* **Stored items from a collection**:
++++++
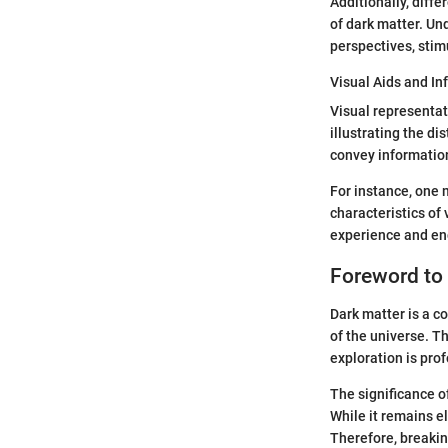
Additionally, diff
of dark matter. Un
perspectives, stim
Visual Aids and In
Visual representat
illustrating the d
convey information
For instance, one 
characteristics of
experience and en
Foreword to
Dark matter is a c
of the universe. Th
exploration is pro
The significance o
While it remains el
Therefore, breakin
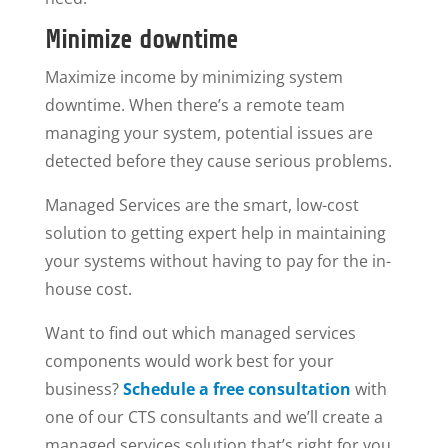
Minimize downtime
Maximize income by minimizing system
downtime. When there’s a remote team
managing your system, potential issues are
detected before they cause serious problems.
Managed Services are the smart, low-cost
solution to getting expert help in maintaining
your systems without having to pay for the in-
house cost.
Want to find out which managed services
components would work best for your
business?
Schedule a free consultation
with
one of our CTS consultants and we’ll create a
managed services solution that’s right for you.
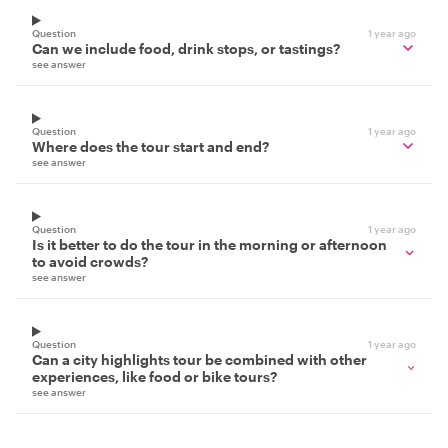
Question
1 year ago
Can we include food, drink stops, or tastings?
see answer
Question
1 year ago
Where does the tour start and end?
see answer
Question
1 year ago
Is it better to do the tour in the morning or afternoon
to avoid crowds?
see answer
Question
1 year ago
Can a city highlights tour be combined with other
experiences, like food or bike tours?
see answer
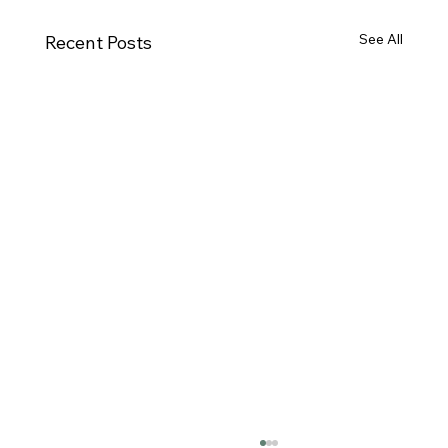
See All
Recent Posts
++++++
* **EXERCISE**: Your job is to transcribe the entries above exactly; skip the pictures.

* **THE ANSWER**:
Additionally, diff
of dark matter. Un
perspectives, stim
Visual Aids and In
Visual representat
illustrating the d
convey information
For instance, one 
characteristics of
experience and en
Foreword to
Dark matter is a c
of the universe. Th
exploration is pro
The significance o
While it remains el
Therefore, breakin
Minimize downtime
Maximize income by minimizing system
downtime. When there’s a remote team
managing your system, potential issues are
detected before they cause serious problems.
Managed Services are the smart, low-cost
solution to getting expert help in maintaining
your systems without having to pay for the in-
house cost.
Want to find out which managed services
components would work best for your
business?
Schedule a free consultation
with
one of our CTS consultants and we’ll create a
managed services solution that’s right for you.
Question
1 year ago
Can we include food, drink stops, or tastings?
see answer
Question
1 year ago
Where does the tour start and end?
see answer
Question
1 year ago
Is it better to do the tour in the morning or afternoon
to avoid crowds?
see answer
Question
1 year ago
Can a city highlights tour be combined with other
experiences, like food or bike tours?
see answer
See All
Recent Posts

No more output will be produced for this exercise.